TASK INPUT:
###

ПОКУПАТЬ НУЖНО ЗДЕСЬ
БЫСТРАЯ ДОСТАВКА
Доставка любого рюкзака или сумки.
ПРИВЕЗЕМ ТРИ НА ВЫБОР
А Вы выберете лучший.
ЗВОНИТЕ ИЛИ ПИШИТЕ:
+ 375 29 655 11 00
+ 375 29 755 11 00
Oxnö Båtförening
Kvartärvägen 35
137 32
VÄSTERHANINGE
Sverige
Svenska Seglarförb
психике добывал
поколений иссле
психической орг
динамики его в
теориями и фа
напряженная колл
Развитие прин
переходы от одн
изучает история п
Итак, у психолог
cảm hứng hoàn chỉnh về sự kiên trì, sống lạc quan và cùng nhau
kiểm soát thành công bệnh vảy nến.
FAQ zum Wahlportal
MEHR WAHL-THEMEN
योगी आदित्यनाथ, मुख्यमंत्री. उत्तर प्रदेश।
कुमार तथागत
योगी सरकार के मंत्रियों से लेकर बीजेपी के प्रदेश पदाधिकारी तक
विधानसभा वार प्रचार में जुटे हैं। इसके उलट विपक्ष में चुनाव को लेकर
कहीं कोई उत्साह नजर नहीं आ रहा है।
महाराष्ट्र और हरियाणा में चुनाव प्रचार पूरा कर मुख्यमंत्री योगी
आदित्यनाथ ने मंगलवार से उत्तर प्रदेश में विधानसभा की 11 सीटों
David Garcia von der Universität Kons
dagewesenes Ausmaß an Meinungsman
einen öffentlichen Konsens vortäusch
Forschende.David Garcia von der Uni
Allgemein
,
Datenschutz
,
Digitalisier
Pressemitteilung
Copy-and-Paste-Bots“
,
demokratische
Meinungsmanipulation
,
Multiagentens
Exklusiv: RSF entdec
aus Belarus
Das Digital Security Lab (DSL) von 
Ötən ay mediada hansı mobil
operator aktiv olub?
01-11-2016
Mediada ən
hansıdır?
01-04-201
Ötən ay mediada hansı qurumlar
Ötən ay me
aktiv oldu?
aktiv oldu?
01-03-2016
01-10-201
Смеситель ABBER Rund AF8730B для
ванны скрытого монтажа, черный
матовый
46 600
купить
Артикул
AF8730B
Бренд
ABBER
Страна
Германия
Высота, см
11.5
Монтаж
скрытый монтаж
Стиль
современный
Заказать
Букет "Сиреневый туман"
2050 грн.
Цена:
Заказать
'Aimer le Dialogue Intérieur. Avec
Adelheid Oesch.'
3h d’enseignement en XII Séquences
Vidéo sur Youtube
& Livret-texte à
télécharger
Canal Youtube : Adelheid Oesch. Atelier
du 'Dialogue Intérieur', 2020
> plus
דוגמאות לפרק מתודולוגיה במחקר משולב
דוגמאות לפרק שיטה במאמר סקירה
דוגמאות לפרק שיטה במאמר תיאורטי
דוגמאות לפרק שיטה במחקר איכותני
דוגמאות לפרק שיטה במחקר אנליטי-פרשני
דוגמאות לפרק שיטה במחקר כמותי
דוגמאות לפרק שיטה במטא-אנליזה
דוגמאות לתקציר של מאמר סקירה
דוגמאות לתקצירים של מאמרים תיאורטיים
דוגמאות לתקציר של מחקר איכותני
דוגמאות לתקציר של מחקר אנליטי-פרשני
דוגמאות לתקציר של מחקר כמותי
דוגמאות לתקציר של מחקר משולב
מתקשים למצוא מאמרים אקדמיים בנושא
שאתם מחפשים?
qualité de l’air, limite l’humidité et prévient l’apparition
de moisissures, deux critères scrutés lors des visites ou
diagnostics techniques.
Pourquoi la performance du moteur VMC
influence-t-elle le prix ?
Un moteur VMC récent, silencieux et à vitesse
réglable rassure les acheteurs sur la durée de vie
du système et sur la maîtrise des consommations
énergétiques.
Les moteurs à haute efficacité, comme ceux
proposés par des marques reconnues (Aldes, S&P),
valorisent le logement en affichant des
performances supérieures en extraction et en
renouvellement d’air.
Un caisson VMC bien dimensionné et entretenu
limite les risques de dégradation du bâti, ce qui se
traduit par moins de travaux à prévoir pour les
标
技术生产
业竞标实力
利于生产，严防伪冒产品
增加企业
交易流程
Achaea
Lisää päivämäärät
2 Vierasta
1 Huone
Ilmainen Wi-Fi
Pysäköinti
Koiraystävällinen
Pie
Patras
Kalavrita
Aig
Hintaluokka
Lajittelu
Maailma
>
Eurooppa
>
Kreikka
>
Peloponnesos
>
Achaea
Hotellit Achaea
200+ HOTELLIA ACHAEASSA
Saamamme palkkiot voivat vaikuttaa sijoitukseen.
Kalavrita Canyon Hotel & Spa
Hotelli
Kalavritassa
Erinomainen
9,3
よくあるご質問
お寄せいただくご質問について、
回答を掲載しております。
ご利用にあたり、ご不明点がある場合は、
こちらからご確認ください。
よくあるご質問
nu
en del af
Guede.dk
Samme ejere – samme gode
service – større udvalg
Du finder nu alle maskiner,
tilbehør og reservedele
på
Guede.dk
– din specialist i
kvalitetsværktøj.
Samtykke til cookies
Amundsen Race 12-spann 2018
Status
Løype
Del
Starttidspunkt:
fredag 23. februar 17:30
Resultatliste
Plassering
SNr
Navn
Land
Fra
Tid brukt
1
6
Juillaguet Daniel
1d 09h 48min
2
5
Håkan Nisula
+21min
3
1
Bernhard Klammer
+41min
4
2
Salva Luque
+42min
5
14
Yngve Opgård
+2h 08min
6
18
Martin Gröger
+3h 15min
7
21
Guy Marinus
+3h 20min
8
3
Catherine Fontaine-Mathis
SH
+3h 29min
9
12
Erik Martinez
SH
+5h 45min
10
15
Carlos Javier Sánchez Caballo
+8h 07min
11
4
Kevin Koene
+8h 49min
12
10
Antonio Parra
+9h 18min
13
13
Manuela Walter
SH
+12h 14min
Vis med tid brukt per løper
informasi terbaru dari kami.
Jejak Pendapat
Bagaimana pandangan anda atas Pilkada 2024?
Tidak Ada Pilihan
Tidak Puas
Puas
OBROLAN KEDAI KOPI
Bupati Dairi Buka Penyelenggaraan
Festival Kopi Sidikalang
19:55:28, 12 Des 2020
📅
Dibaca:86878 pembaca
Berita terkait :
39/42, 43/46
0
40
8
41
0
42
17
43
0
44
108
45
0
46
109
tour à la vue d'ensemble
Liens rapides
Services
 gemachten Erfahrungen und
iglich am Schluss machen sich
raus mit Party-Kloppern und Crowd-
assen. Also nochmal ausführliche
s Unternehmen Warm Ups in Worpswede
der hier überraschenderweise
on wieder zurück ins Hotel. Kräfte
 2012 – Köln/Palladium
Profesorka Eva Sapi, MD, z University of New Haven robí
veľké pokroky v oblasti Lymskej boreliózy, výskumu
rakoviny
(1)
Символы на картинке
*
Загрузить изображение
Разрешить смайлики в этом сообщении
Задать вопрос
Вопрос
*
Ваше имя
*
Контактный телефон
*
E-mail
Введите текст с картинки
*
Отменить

###

TASK DIRECTIONS: Which lines run from the one holding "דוגמאות לתקציר של מאמר סקירה" through the one holding "Un moteur VMC récent, silencieux et à vitesse" in the records above? Repeat them exactly, both included, and nothing more.

ANSWER FOR THE TASK:
דוגמאות לתקציר של מאמר סקירה
דוגמאות לתקצירים של מאמרים תיאורטיים
דוגמאות לתקציר של מחקר איכותני
דוגמאות לתקציר של מחקר אנליטי-פרשני
דוגמאות לתקציר של מחקר כמותי
דוגמאות לתקציר של מחקר משולב
מתקשים למצוא מאמרים אקדמיים בנושא
שאתם מחפשים?
qualité de l’air, limite l’humidité et prévient l’apparition
de moisissures, deux critères scrutés lors des visites ou
diagnostics techniques.
Pourquoi la performance du moteur VMC
influence-t-elle le prix ?
Un moteur VMC récent, silencieux et à vitesse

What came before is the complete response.